Former Massachusetts Gov. Deval Patrick, who made the state's ballot filing deadline with only hours to spare, has also honed a mostly New Hampshire strategy — albeit one that includes $2 million in Super PAC television ad buys.
"New Hampshire has made history more than once," Patrick said in an interview at a community conversation in Milford. "Notwithstanding polls, notwithstanding conventional wisdom and punditry."
For candidates like Bennet and Patrick, the local approach has not yet delivered results — both have been unable to crack more than 1 percent in polls.
Both Yang and Rep. Tulsi Gabbard, D-Hawaii, have held more than 100 events in the state and hover at about 5 percent in New Hampshire polls.

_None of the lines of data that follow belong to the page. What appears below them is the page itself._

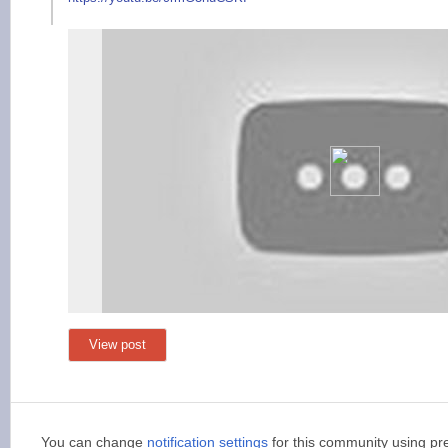
View post
You can change
notification settings
for this community using pr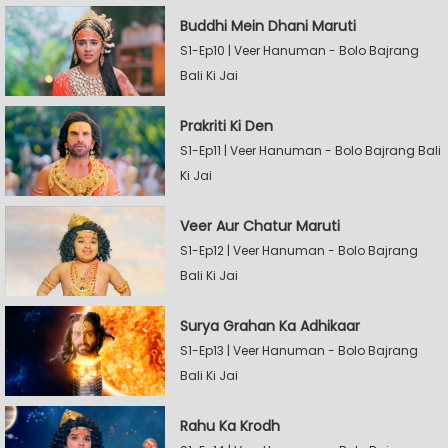
Buddhi Mein Dhani Maruti
S1-Ep10 | Veer Hanuman - Bolo Bajrang
Bali Ki Jai
Prakriti Ki Den
S1-Ep11 | Veer Hanuman - Bolo Bajrang Bali
Ki Jai
Veer Aur Chatur Maruti
S1-Ep12 | Veer Hanuman - Bolo Bajrang
Bali Ki Jai
Surya Grahan Ka Adhikaar
S1-Ep13 | Veer Hanuman - Bolo Bajrang
Bali Ki Jai
Rahu Ka Krodh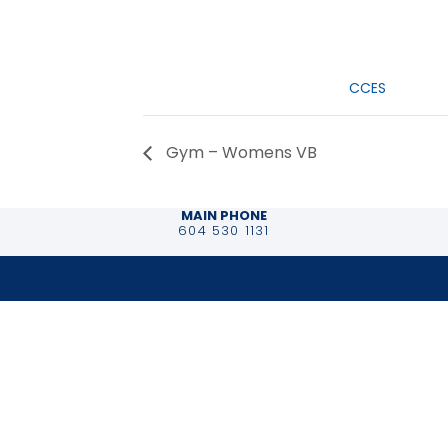
Date:
January 30, 2
Event Categ
CCES
Gym – Womens VB
MAIN PHONE
604 530 1131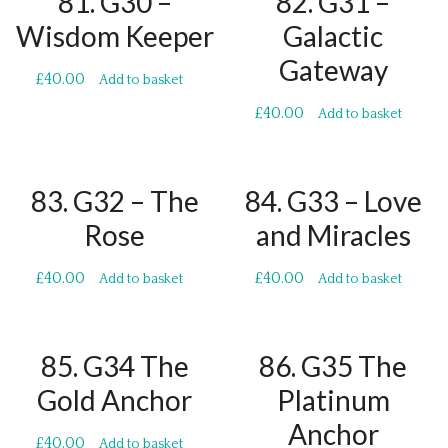
81. G30 –
82. G31 –
Wisdom Keeper
Galactic
Gateway
£
40.00
Add to basket
£
40.00
Add to basket
83. G32 – The
84. G33 – Love
Rose
and Miracles
£
40.00
£
40.00
Add to basket
Add to basket
85. G34 The
86. G35 The
Gold Anchor
Platinum
Anchor
£
40.00
Add to basket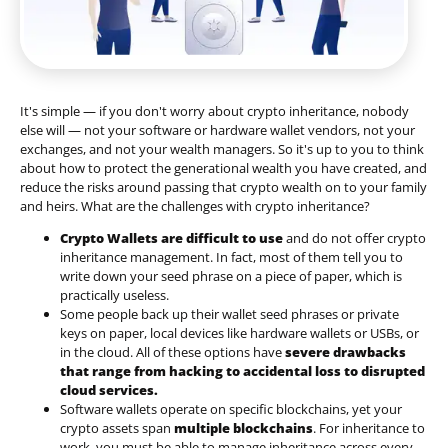
It's simple — if you don't worry about crypto inheritance, nobody
else will — not your software or hardware wallet vendors, not your
exchanges, and not your wealth managers. So it's up to you to think
about how to protect the generational wealth you have created, and
reduce the risks around passing that crypto wealth on to your family
and heirs. What are the challenges with crypto inheritance?
Crypto Wallets are difficult to use
and do not offer crypto
inheritance management. In fact, most of them tell you to
write down your seed phrase on a piece of paper, which is
practically useless.
Some people back up their wallet seed phrases or private
keys on paper, local devices like hardware wallets or USBs, or
in the cloud. All of these options have
severe drawbacks
that range from hacking to accidental loss to disrupted
cloud services.
Software wallets operate on
specific blockchains
, yet your
crypto assets span
multiple blockchains
. For inheritance to
work, you must be able to manage inheritance across every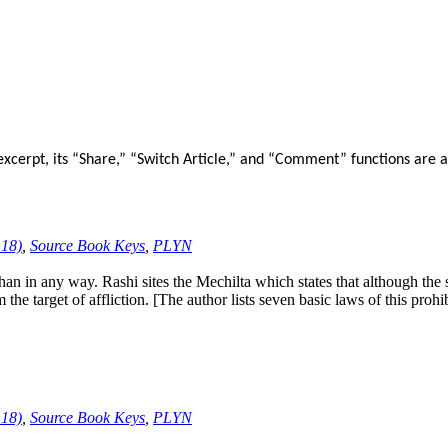
xcerpt, its “Share,” “Switch Article,” and “Comment” functions are a
:18)
,
Source Book Keys
,
PLYN
 in any way. Rashi sites the Mechilta which states that although the 
 target of affliction. [The author lists seven basic laws of this prohib
:18)
,
Source Book Keys
,
PLYN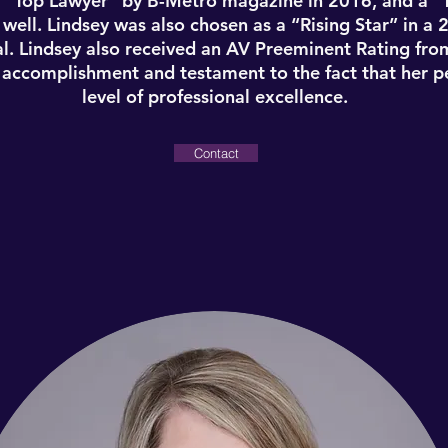
 “Top Lawyer” by B-Metro magazine in 2016, and a 
ell. Lindsey was also chosen as a “Rising Star” in a 2
l. Lindsey also received an AV Preeminent Rating fro
t accomplishment and testament to the fact that her p
level of professional excellence.
Contact
Lindsey Simmons
Partner
in Birmingham, Alabama. She was admitted to the A
eral trial courts in Alabama. She graduated from the 
001) and from the Cumberland School of Law at Samfor
selected by other lawyers as a “Top Lawyer” in 2012, 
 “Top Lawyer” by B-Metro magazine in 2016, and a 
ell. Lindsey was also chosen as a “Rising Star” in a 2
l. Lindsey also received an AV Preeminent Rating fro
t accomplishment and testament to the fact that her p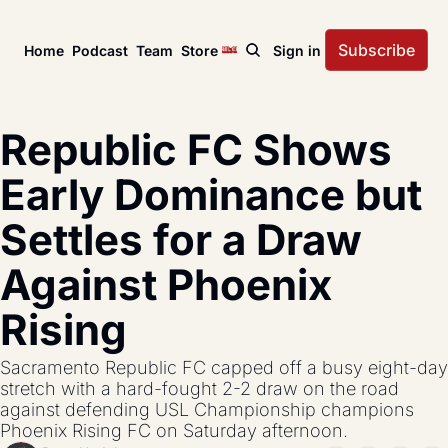
Subscribe
Home
Podcast
Team
Store
Sign in
News
USL Championship
Tactical Analysis
Republic FC Shows 
League news, matches, and season coverage.
In-depth analysis of tac
US Open Cup
League Coverage
Early Dominance but 
America’s historic knockout soccer tournament.
Coverage from across 
Settles for a Draw 
USL Cup
All Posts
Coverage of the USL Prinx Tires Cup.
Explore every story, fe
Against Phoenix 
Rising
Sacramento Republic FC capped off a busy eight-day 
stretch with a hard-fought 2-2 draw on the road 
against defending USL Championship champions 
Phoenix Rising FC on Saturday afternoon.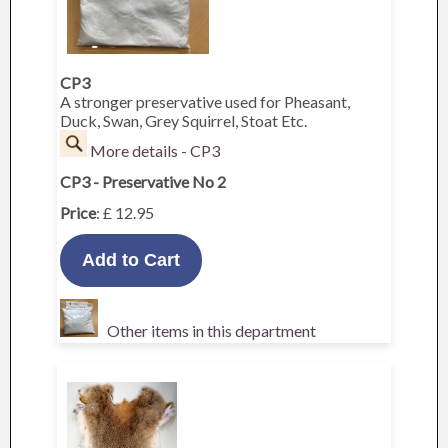
CP3
A stronger preservative used for Pheasant,
Duck, Swan, Grey Squirrel, Stoat Etc.
More details - CP3
CP3 - Preservative No 2
Price
: £ 12.95
Other items in this department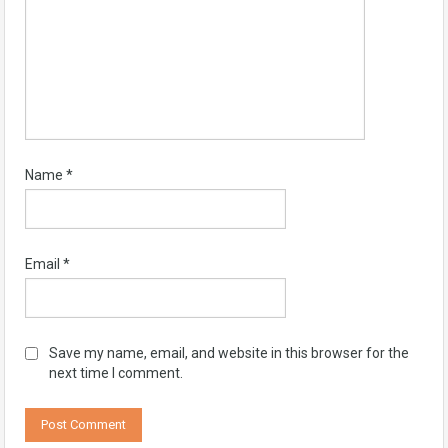
Name
*
Email
*
Save my name, email, and website in this browser for the
next time I comment.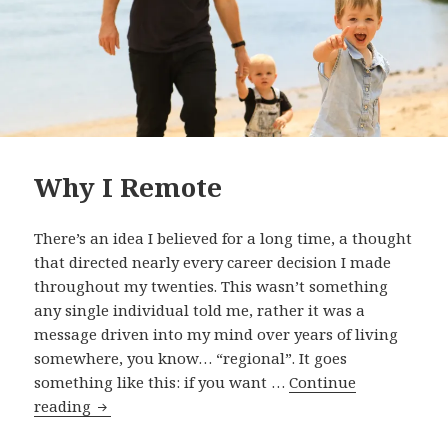
Why I Remote
There’s an idea I believed for a long time, a thought
that directed nearly every career decision I made
throughout my twenties. This wasn’t something
any single individual told me, rather it was a
message driven into my mind over years of living
somewhere, you know… “regional”. It goes
something like this: if you want …
Continue
Why
reading
I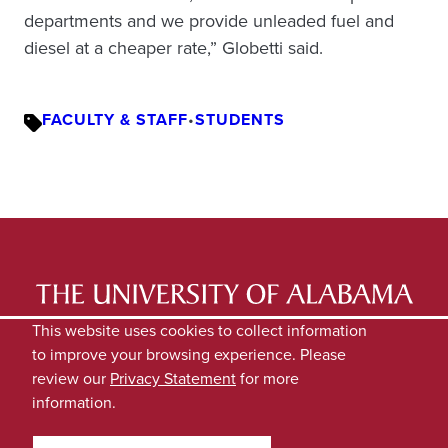
departments and we provide unleaded fuel and
diesel at a cheaper rate,” Globetti said.
FACULTY & STAFF
•
STUDENTS
LATEST NEWS
EXPERTS DIRECTORY
This website uses cookies to collect information
to improve your browsing experience. Please
SUBMIT NEWS
PRIVACY
review our
Privacy Statement
for more
information.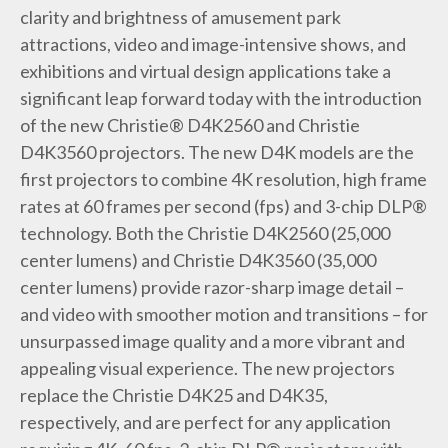
clarity and brightness of amusement park
attractions, video and image-intensive shows, and
exhibitions and virtual design applications take a
significant leap forward today with the introduction
of the new Christie® D4K2560 and Christie
D4K3560 projectors. The new D4K models are the
first projectors to combine 4K resolution, high frame
rates at 60 frames per second (fps) and 3-chip DLP®
technology. Both the Christie D4K2560 (25,000
center lumens) and Christie D4K3560 (35,000
center lumens) provide razor-sharp image detail –
and video with smoother motion and transitions – for
unsurpassed image quality and a more vibrant and
appealing visual experience. The new projectors
replace the Christie D4K25 and D4K35,
respectively, and are perfect for any application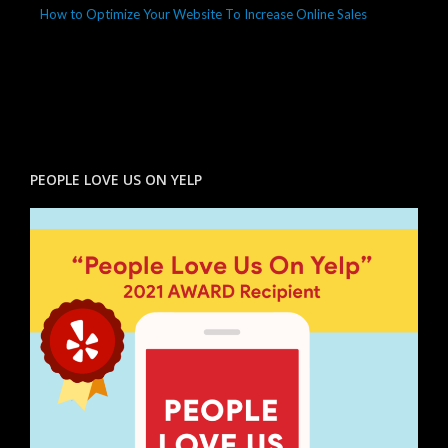
How to Optimize Your Website To Increase Online Sales
PEOPLE LOVE US ON YELP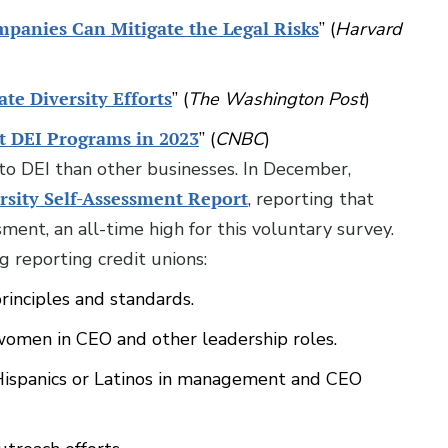
mpanies Can Mitigate the Legal Risks
” (
Harvard
te Diversity Efforts
” (
The Washington Post
)
t DEI Programs in 2023
” (
CNBC
)
o DEI than other businesses. In December,
rsity Self-Assessment Report
, reporting that
ment, an all-time high for this voluntary survey.
 reporting credit unions:
rinciples and standards.
 women in CEO and other leadership roles.
 Hispanics or Latinos in management and CEO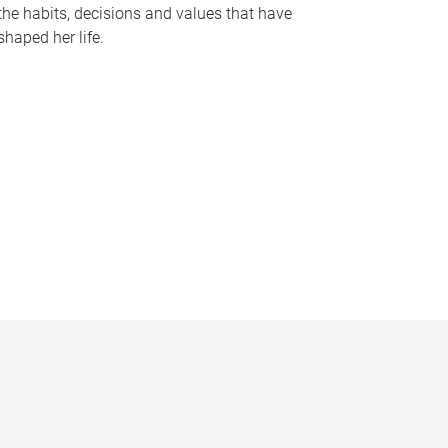
the habits, decisions and values that have
shaped her life.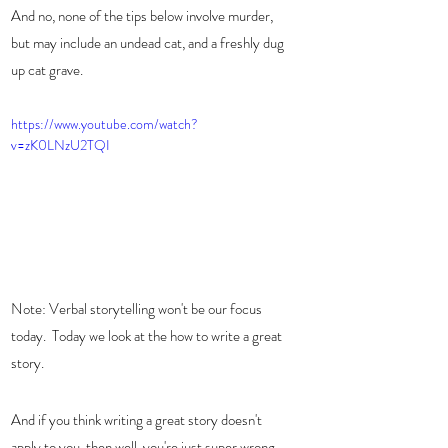
And no, none of the tips below involve murder, 
but may include an undead cat, and a freshly dug 
up cat grave. 
https://www.youtube.com/watch?
v=zK0LNzU2TQI
Note: Verbal storytelling won't be our focus 
today.  Today we look at the how to write a great 
story.   
And if you think writing a great story doesn't 
apply to you, then well, you're just super wrong.  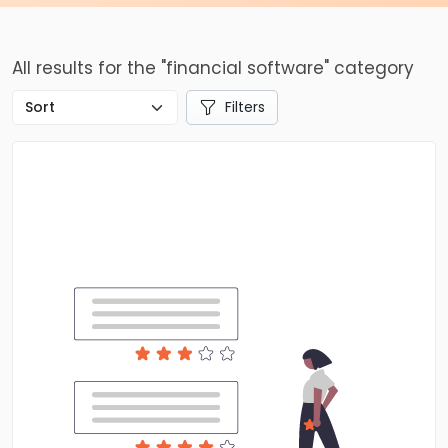
All results for the "financial software" category
Filters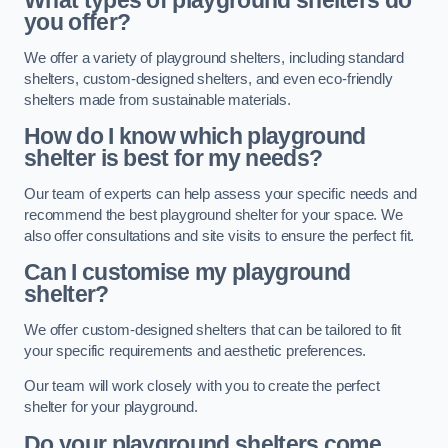
What types of playground shelters do
you offer?
We offer a variety of playground shelters, including standard
shelters, custom-designed shelters, and even eco-friendly
shelters made from sustainable materials.
How do I know which playground
shelter is best for my needs?
Our team of experts can help assess your specific needs and
recommend the best playground shelter for your space. We
also offer consultations and site visits to ensure the perfect fit.
Can I customise my playground
shelter?
We offer custom-designed shelters that can be tailored to fit
your specific requirements and aesthetic preferences.
Our team will work closely with you to create the perfect
shelter for your playground.
Do your playground shelters come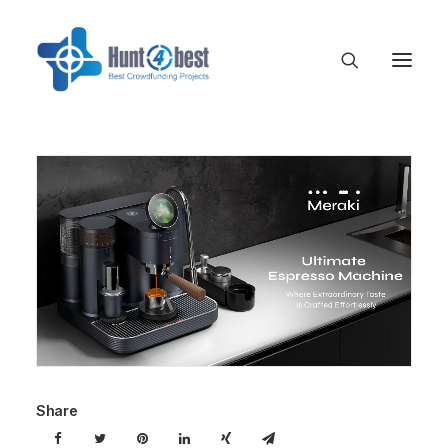
Share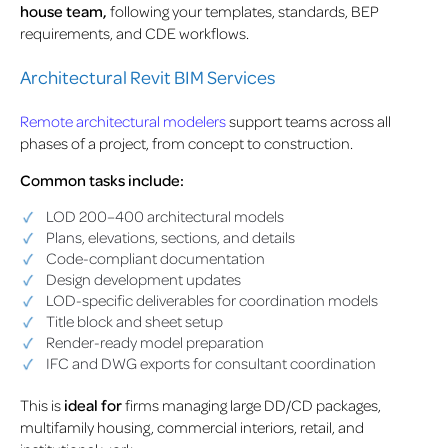
house team,
following your templates, standards, BEP
requirements, and CDE workflows.
Architectural Revit BIM Services
Remote architectural modelers
support teams across all
phases of a project, from concept to construction.
Common tasks include:
LOD 200–400 architectural models
Plans, elevations, sections, and details
Code-compliant documentation
Design development updates
LOD-specific deliverables for coordination models
Title block and sheet setup
Render-ready model preparation
IFC and DWG exports for consultant coordination
This is
ideal for
firms managing large DD/CD packages,
multifamily housing, commercial interiors, retail, and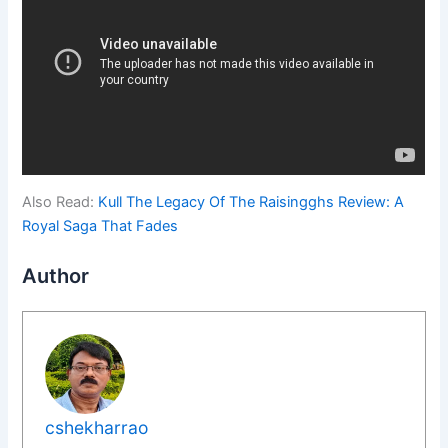
Also Read:
Kull The Legacy Of The Raisingghs Review: A
Royal Saga That Fades
Author
cshekharrao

Though most of her volunteers hail from out of state, Gabbard has made an effort to pop into local businesses and get to know communities here — even breaking away from what she calls “the usual traditional political haunts” by snowboarding and meeting potential voters atop a mountain in North Conway last week.
Billionaire Tom Steyer has made only six trips to the state since he announced his candidacy, but he's spent at least $15 million on television ads in the Boston media market.
As televised debates and national storylines pull focus — especially in the key eight days between Iowa and New Hampshire — the question will be whether primary voters here have enough campaign information and candidate exposure to make final decisions.
"The national narrative is happening here, people are seeing it, but there's a second thing that no one is seeing except for the people that are going to vote on primary day," said Holly Shulman, a spokesperson for the New Hampshire Democratic Party.
"Anything is possible," she said.
For the undecided voters here, the anxiety over making the wrong choice is amplified by their desire to beat Trump in the general election.
"All the campaigns are after us," said Sue Veal, an undecided former Booker supporter from Rochester. "I'm just weary of second-guessing what Trump supporters and independents might or might not do."
Secretary of State Bill Gardner, perhaps the fiercest defender of the state's first-in-the-nation status, said that despite the challenges this year, New Hampshire can still deliver a powerful boost to candidates who make an effort here.
"It's always been about the little guy. It's always been about giving the person that doesn't have the most fame or fortune a chance," Gardner said.